“Ideal” Diode Controller Tackles Active Rectification, Protects Automotive Rails

The word “ideal” is often used in introductory engineering classes as a starting point to describe a component. However, at some point in any actual project or design, reality sets in, as there’s no ideal op amp, diode, battery, or resistor, to call out a few examples. The real question is: “How close is it to ideal, and in what ways is it not?”  After all, a real diode has a forward voltage drop (V_F) between 0.6 to 0.8 V (and about half that for Schottky diodes), while an ideal diode has a drop of zero volts—along with temperature-related shifts as well.

That’s why it’s impressive to see how close to ideal IC designers have been able to achieve via clever design techniques and architectures, as in the case of the “ideal” diode. Though not the first ideal-diode controller, the Texas Instruments LM74720-Q1 and similar LM74721-Q1 provide high-performance active-diode control over a pair of external n-channel MOSFETs via a dual gate-drive topology. One of these MOSFETs is controlled to emulate an ideal diode while the other MOSFET is for power-path on/off control, inrush-current limiting, and overvoltage protection. 

The LM74720-Q1 is a 3- to 65-V ideal-diode controller with 27-µA I_Q (on)/<3-µA I_Q (off) for active rectification and load-dump protection. The similar LM74721-Q1 includes an integrated V_DS clamp feature that enables system designs to forgo a transient-voltage-suppression (TVS) diode for pulse suppression per automotive-standard ISO7637.

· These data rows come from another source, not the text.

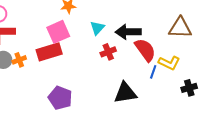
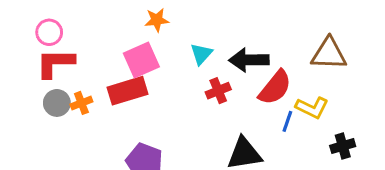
red semicircle: (145, 50) -> (275, 88), turned 75

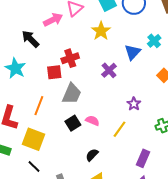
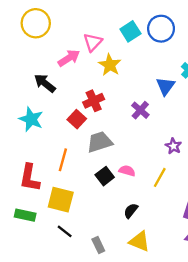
yellow star: (101, 31) -> (110, 65), moved
red square: (54, 72) -> (77, 119), turned -35
gray trapezoid: (72, 94) -> (100, 142), turned -125

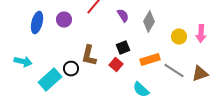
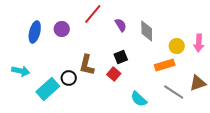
gray diamond: (149, 22) -> (147, 31), turned -30
orange rectangle: (150, 60) -> (165, 65), moved
gray line: (174, 71) -> (174, 92), moved

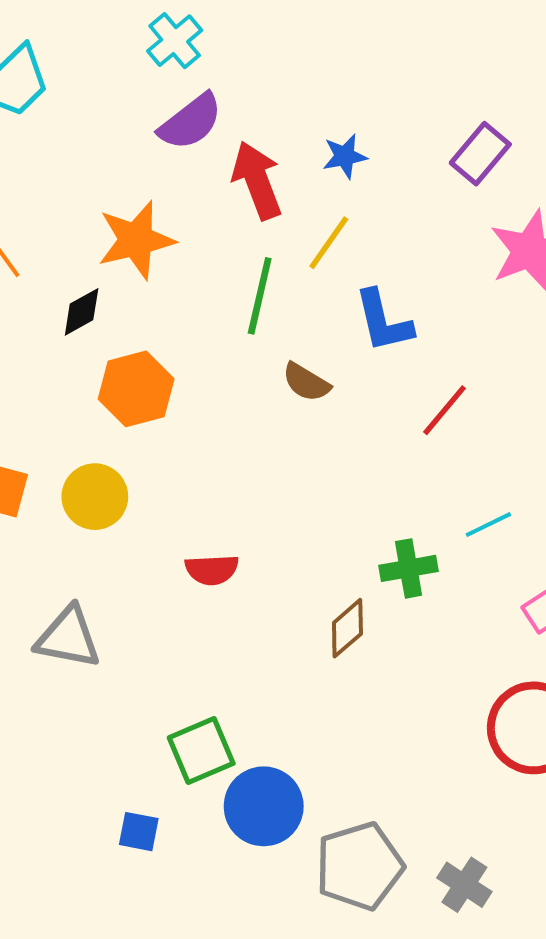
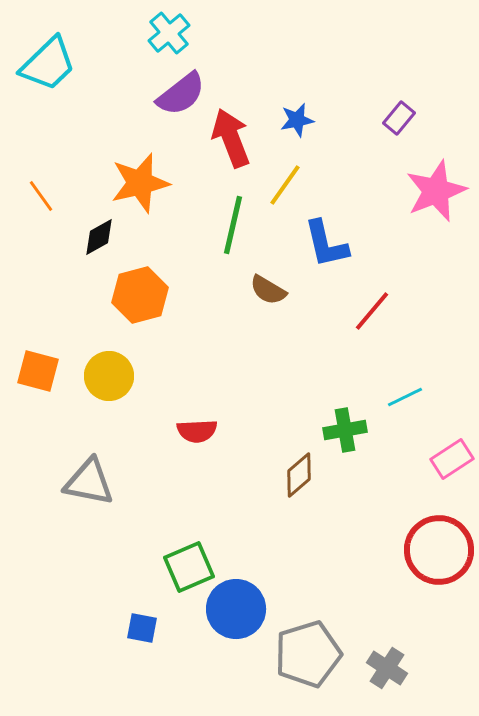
purple rectangle: (480, 154) -> (399, 118), size x0.7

Why do you need an ideal rectifier in an automotive scenario? In vehicles powered by an internal combustion engine (ICE), an alternator provides power to the electrical system by charging the battery during normal runtime. This rectified alternator output voltage can contain an ac voltage ripple superimposed on the dc battery voltage and varies with engine speed, regulator duty cycle, and load variations.

The rectifier isn’t just for ICE vehicles, either: In fully electric or hybrid systems (EV/HEV), the entire electrical load goes through dc-dc converters where, in the absence of a power-supply line choke, the output voltage of the dc-dc converter can inject an ac voltage ripple superimposed on the dc output voltage.

In a basic configuration of the LM74720-Q1, the voltage drop across the MOSFET is continuously monitored between the A and C pins, and the GATE to A voltage is adjusted as needed to regulate the forward voltage drop at 17 mV (typical) (Fig. 1).

An enhanced configuration adds reverse-battery protection, overvoltage protection, and inrush-current limiting (Fig. 2).

Housed in 12-lead, 3- × 3-mm WSON packages and priced at under $1 (1,000 pieces), these automotive-focused ICs meet stringent AEC-Q100 requirements, of course, as well as the other automotive-related mandates for protection and voltage surges (and there are many). in addition to the 30-page LM74720-Q1 and 27-page LM74721-Q1 datasheets, there’s also the LM7472EVM evaluation board and its comprehensive 25-page User’s Guide for further hands-on exploration (Fig. 3).

For those not familiar with the need for active rectification or its implementation, Texas Instruments also has an informative four-page application brief “Active Rectification and its Advantages in Automotive ECU Designs.”